Open MPI logo

Hardware Locality Development Mailing List Archives

  |   Home   |   Support   |   FAQ   |   all Hardware Locality Development mailing list

Subject: [hwloc-devel] restrict branch
From: Brice Goglin (Brice.Goglin_at_[hidden])
Date: 2011-03-07 11:56:40

Le 01/03/2011 11:00, Brice Goglin a écrit :
> Also, in 1.2, we'll have a hwloc_topology_restrict() function which will
> let you load the whole machine topology and then restrict it to whatever
> part of it (a part is defined by a hwloc_cpuset_t).

The restrict may be ready for merging in the near future. The interface
looks like this:

diff --git a/include/hwloc.h b/include/hwloc.h
index b4ac277..245a780 100644
--- a/include/hwloc.h
+++ b/include/hwloc.h
@@ -783,6 +783,23 @@ HWLOC_DECLSPEC hwloc_obj_t hwloc_topology_insert_misc_object_by_cpuset(hwloc_top
 HWLOC_DECLSPEC hwloc_obj_t hwloc_topology_insert_misc_object_by_parent(hwloc_topology_t topology, hwloc_obj_t parent, const char *name);
+/** \brief Flags to be given to hwloc_topology_restrict(). */
+enum hwloc_restrict_flags_e {
+ /**< \brief Adapt distance matrices according to objects being removed during restriction.
+ * If this flag is not set, distance matrices are removed.
+ */
+/** \brief Restrict the topology to the current thread binding.
+ *
+ * Topology \p topology is modified so as to remove all objects that
+ * are not included (or partially included) in the CPU set \p cpuset.
+ *
+ * \p flags is a OR'ed set of hwloc_restrict_flags_e.
+ */
+HWLOC_DECLSPEC int hwloc_topology_restrict(hwloc_topology_t __hwloc_restrict topology, hwloc_const_cpuset_t cpuset, unsigned long flags);
 /** @} */

Other examples of restrict flags include:
* restricting memory and/or cpus only (we do both right now)
* dropping PCI devices or not
* dropping misc devices or not

> We'll need to make
> sure that you'll have everything you need to get your cpuset's
> hwloc_cpuset_t.

For the record, Bernd may use hwloc_topology_restrict() to load the
entire machine topology from XML and restrict it to the Linux cpuset
that was allocated to the current process.
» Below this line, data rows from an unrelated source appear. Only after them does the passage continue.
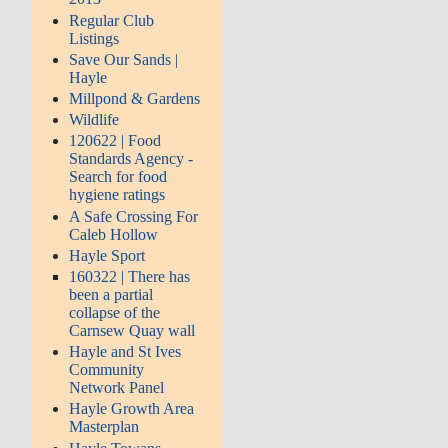
Regular Club
Listings
Save Our Sands |
Hayle
Millpond & Gardens
Wildlife
120622 | Food
Standards Agency -
Search for food
hygiene ratings
A Safe Crossing For
Caleb Hollow
Hayle Sport
160322 | There has
been a partial
collapse of the
Carnsew Quay wall
Hayle and St Ives
Community
Network Panel
Hayle Growth Area
Masterplan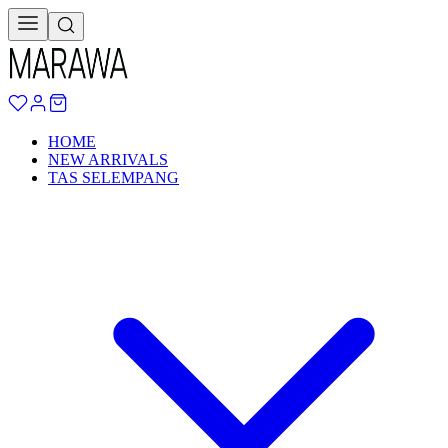
HOME
NEW ARRIVALS
TAS SELEMPANG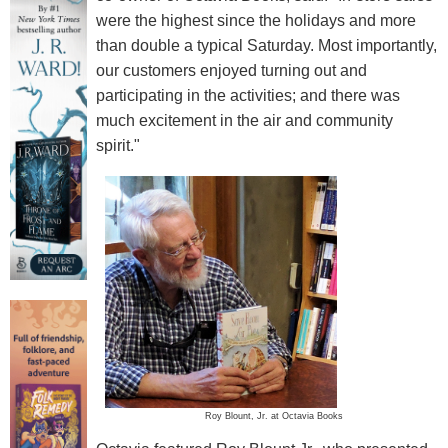
were the highest since the holidays and more
than double a typical Saturday. Most importantly,
our customers enjoyed turning out and
participating in the activities; and there was
much excitement in the air and community
spirit."
Roy Blount, Jr. at Octavia Books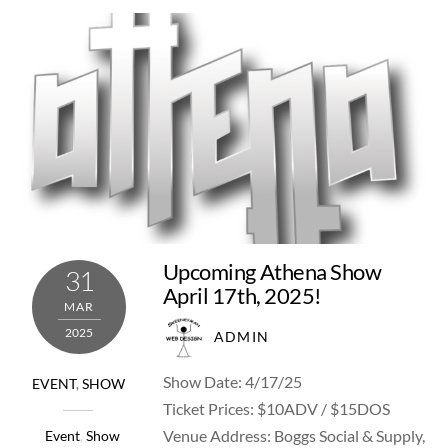
Upcoming Athena Show
31
April 17th, 2025!
MAR
2025
ADMIN
Show Date: 4/17/25
EVENT
,
SHOW
Ticket Prices: $10ADV / $15DOS
Venue Address: Boggs Social & Supply,
Event
,
Show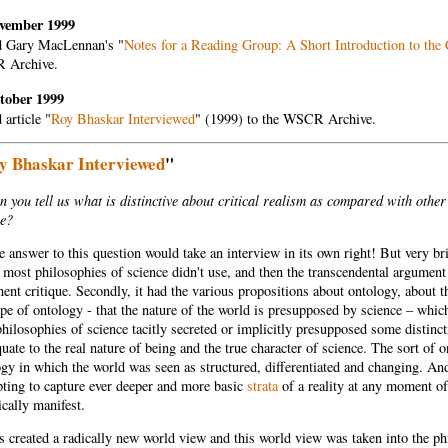
vember 1999
 Gary MacLennan's "
Notes for a Reading Group: A Short Introduction to the 
 Archive.
tober 1999
article "
Roy Bhaskar Interviewed
" (1999) to the WSCR Archive.
y Bhaskar Interviewed
"
 you tell us what is distinctive about critical realism as compared with other
ce?
 answer to this question would take an interview in its own right! But very bri
most philosophies of science didn't use, and then the transcendental argument
nt critique. Secondly, it had the various propositions about ontology, about th
pe of ontology - that the nature of the world is presupposed by science – which
philosophies of science tacitly secreted or implicitly presupposed some distin
uate to the real nature of being and the true character of science. The sort of 
gy in which the world was seen as structured, differentiated and changing. An
pting to capture ever deeper and more basic
strata
of a reality at any moment o
cally manifest.
s created a radically new world view and this world view was taken into the phi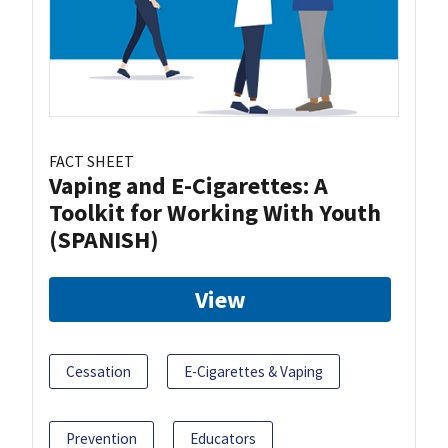
FACT SHEET
Vaping and E-Cigarettes: A
Toolkit for Working With Youth
(SPANISH)
View
Cessation
E-Cigarettes & Vaping
Prevention
Educators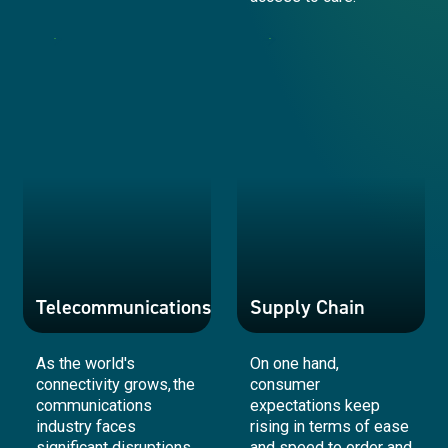
Retail
Healthcare
Telecommunications
Supply Chain
As the world's
On one hand,
connectivity grows, the
consumer
communications
expectations keep
industry faces
rising in terms of ease
significant disruptions
and speed to order and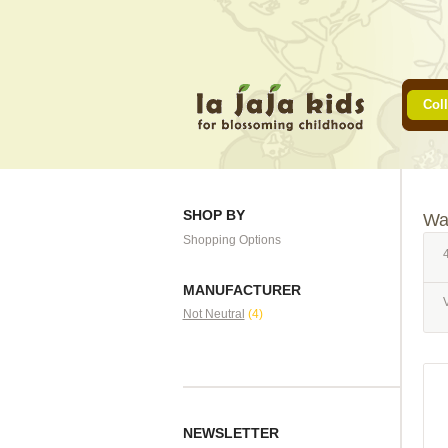
Coll
SHOP BY
Wa
Shopping Options
4
MANUFACTURER
Not Neutral
(4)
NEWSLETTER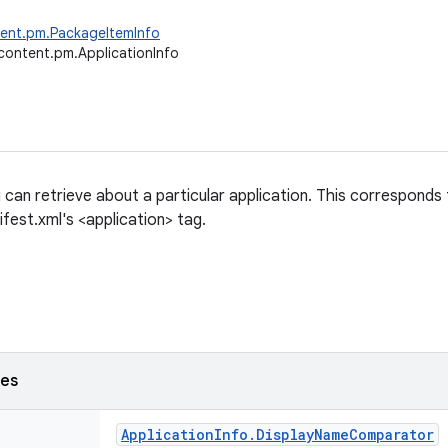
tent.pm.PackageItemInfo
content.pm.ApplicationInfo
 can retrieve about a particular application. This corresponds
fest.xml's <application> tag.
ses
Application
Info
.
Display
Name
Comparator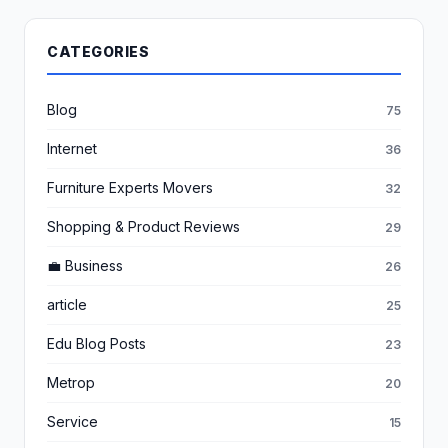
CATEGORIES
Blog
75
Internet
36
Furniture Experts Movers
32
Shopping & Product Reviews
29
💼 Business
26
article
25
Edu Blog Posts
23
Metrop
20
Service
15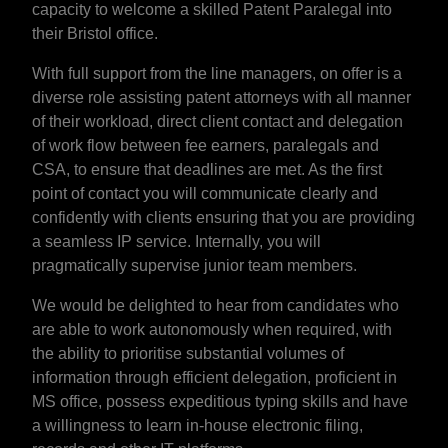
capacity to welcome a skilled Patent Paralegal into
their Bristol office.
With full support from the line managers, on offer is a
diverse role assisting patent attorneys with all manner
of their workload, direct client contact and delegation
of work flow between fee earners, paralegals and
CSA, to ensure that deadlines are met. As the first
point of contact you will communicate clearly and
confidently with clients ensuring that you are providing
a seamless IP service. Internally, you will
pragmatically supervise junior team members.
We would be delighted to hear from candidates who
are able to work autonomously when required, with
the ability to prioritise substantial volumes of
information through efficient delegation, proficient in
MS office, possess expeditious typing skills and have
a willingness to learn in-house electronic filing,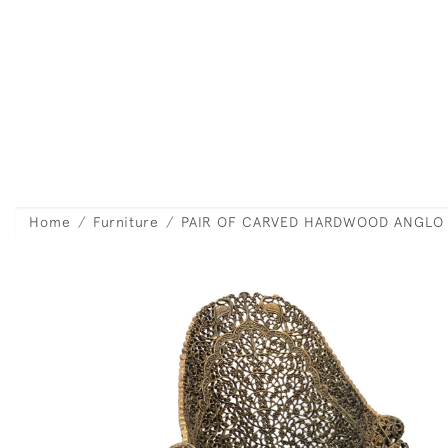
Home
Furniture
PAIR OF CARVED HARDWOOD ANGLO 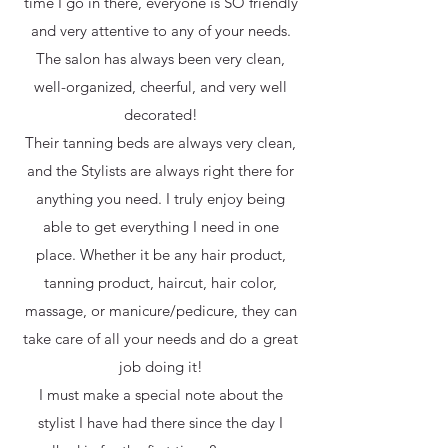
time I go in there, everyone is SO friendly
and very attentive to any of your needs.
The salon has always been very clean,
well-organized, cheerful, and very well
decorated!
Their tanning beds are always very clean,
and the Stylists are always right there for
anything you need. I truly enjoy being
able to get everything I need in one
place. Whether it be any hair product,
tanning product, haircut, hair color,
massage, or manicure/pedicure, they can
take care of all your needs and do a great
job doing it!
I must make a special note about the
stylist I have had there since the day I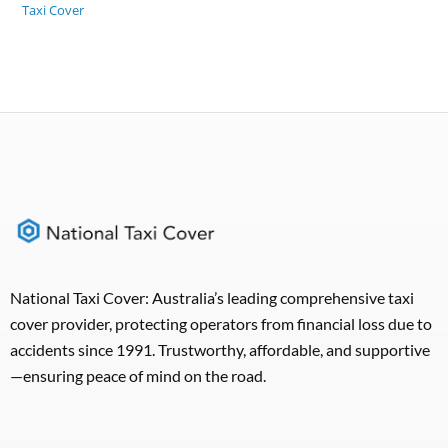
Taxi Cover
National Taxi Cover: Australia’s leading comprehensive taxi
cover provider, protecting operators from financial loss due to
accidents since 1991. Trustworthy, affordable, and supportive
—ensuring peace of mind on the road.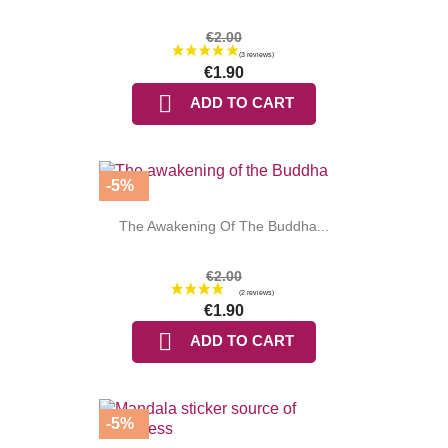
€2.00
€1.90

ADD TO CART
(2 reviews
-5%
The Awakening Of The Buddha...
€2.00
€1.90

ADD TO CART
-5%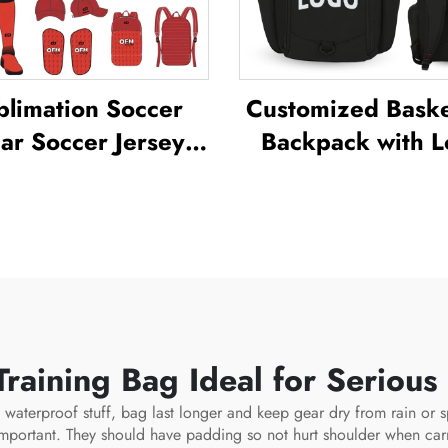
blimation Soccer
Customized Baske
r Soccer Jersey
Backpack with 
 for Men's Practice
Sports Team
ustom Football
Waterproof Cas
ortswear Soccer
Sports School Th
Team Uniform
Sublimation Foot
Basketball Ba
raining Bag Ideal for Serious
ng waterproof stuff, bag last longer and keep gear dry from rain or 
 important. They should have padding so not hurt shoulder when ca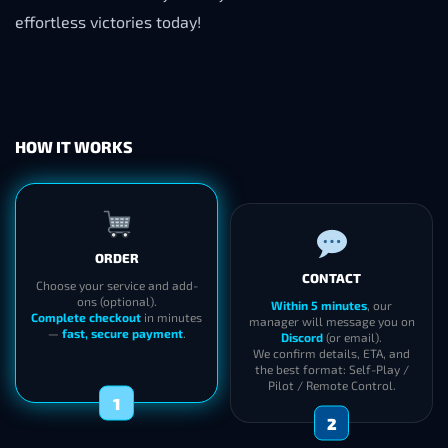
effortless victories today!
HOW IT WORKS
ORDER
CONTACT
Choose your service and add-
ons (optional).
Within 5 minutes
, our
Complete checkout
in minutes
manager will message you on
—
fast, secure payment
.
Discord
(or email).
We confirm details, ETA, and
the best format: Self-Play /
Pilot / Remote Control.
1
2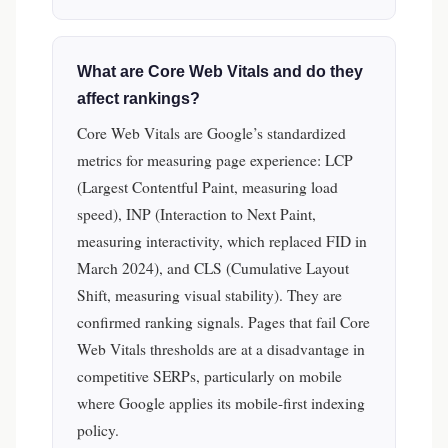
What are Core Web Vitals and do they
affect rankings?
Core Web Vitals are Google’s standardized
metrics for measuring page experience: LCP
(Largest Contentful Paint, measuring load
speed), INP (Interaction to Next Paint,
measuring interactivity, which replaced FID in
March 2024), and CLS (Cumulative Layout
Shift, measuring visual stability). They are
confirmed ranking signals. Pages that fail Core
Web Vitals thresholds are at a disadvantage in
competitive SERPs, particularly on mobile
where Google applies its mobile-first indexing
policy.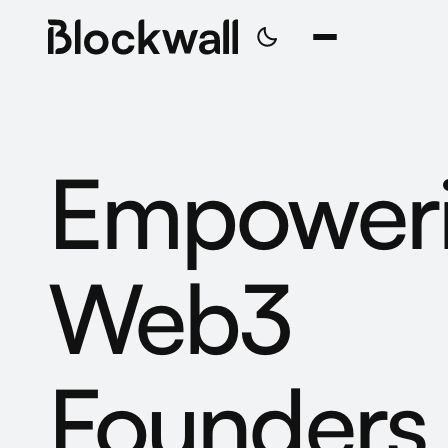
Empower
Web3
Founders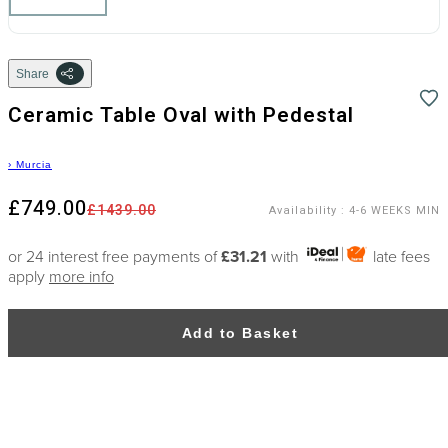
Share
Ceramic Table Oval with Pedestal
›
Murcia
£749.00
£1439.00
Availability
:
4-6 WEEKS MIN
or 24 interest free payments of
£31.21
with
late fees
apply
more info
Add to Basket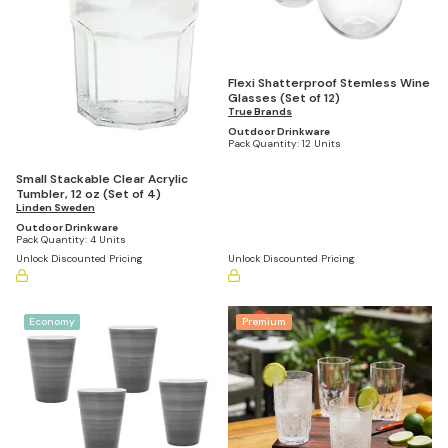
Flexi Shatterproof Stemless Wine
Glasses (Set of 12)
True Brands
Outdoor Drinkware
Pack Quantity:
12 Units
Small Stackable Clear Acrylic
Tumbler, 12 oz (Set of 4)
Linden Sweden
Outdoor Drinkware
Pack Quantity:
4 Units
Unlock Discounted Pricing
Unlock Discounted Pricing
Economy
Premium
Ideally, any process that runs in the Linux cpuset could:
* load the entire topology from XML (with HWLOC_THISSYSTEM=1 so that
binding still works)
* get the current process binding (should be the entire Linux cpuset
unless the process was bound to something else)
* pass it to hwloc_topology_restrict()
* export the resulting topology to XML if you want to pass the topology
to other processes
(I need to think about adding an option to lstopo to do something like this)

If the process (for instance a MPI job) is bound to a single process
within the cpuset, the above would restrict the topology to a single
CPU. So my feeling is that the batch scheduler should do the above
manually, right after creating the Linux cpuset, and before the actual
programs are launched (and possibly bounded to some processors).